McCarty Carino: How would you characterize some of the recent developments in DAC?

Mohan: I think it’s exciting. It’s important that we recognize that we need all the technologies we can get our hands on to address the climate crisis. It’s also important to acknowledge that we are in a place right now where we need to make a lot of bets and see what works out. And that’s part of the motivation, I think, for all the funding that’s been allocated to DAC in the last couple of years. I think it still remains to be seen whether this technology can scale to the millions of tons of removal per year that we’re going to need. It’s also currently very expensive. We’re talking about $600 to $800 per ton of CO2 captured. In order for DAC to become a viable technology for carbon removal, those costs need to come down to something like $100 per ton of CO2. There are important developments coming down the pipeline in the next few years, so we might see some of these facilities being launched at a significant scale. We’ll see whether these costs actually come down and whether the energy efficiency of the process can improve to actually be an important player in the climate crisis.

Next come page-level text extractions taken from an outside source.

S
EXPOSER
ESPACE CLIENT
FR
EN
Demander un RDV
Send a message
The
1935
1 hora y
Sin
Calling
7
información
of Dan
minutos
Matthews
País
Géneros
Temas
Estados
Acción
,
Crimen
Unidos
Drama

The Wall Street Journal has more details about Climeworks and its DAC operation in Iceland. You can read its story on the startup and see a video about an early iteration of the program that partnered with Coca Cola to captured carbon dioxide for sparkling water.

A Climeworks spokesperson told “Marketplace Tech” that companies like Microsoft, Stripe and Shopify have all bought carbon credits from the startup.

In 2020, Microsoft made a pledge to become carbon negative by 2030, which means it aims to remove more carbon than it emits. But The New York Times reported last year that the company saw emissions increase by about 20% in 2021, demonstrating the difficulty of such corporate promises without carbon removal technology like DAC.

A recent report led by Oxford University, which Aniruddh Mohan contributed to, estimates that all carbon capture efforts around the world are removing about 2 billion tons of carbon dioxide per year. That’s not enough to meet the Paris Agreement goal of limiting climate change to 2 degrees Celsius.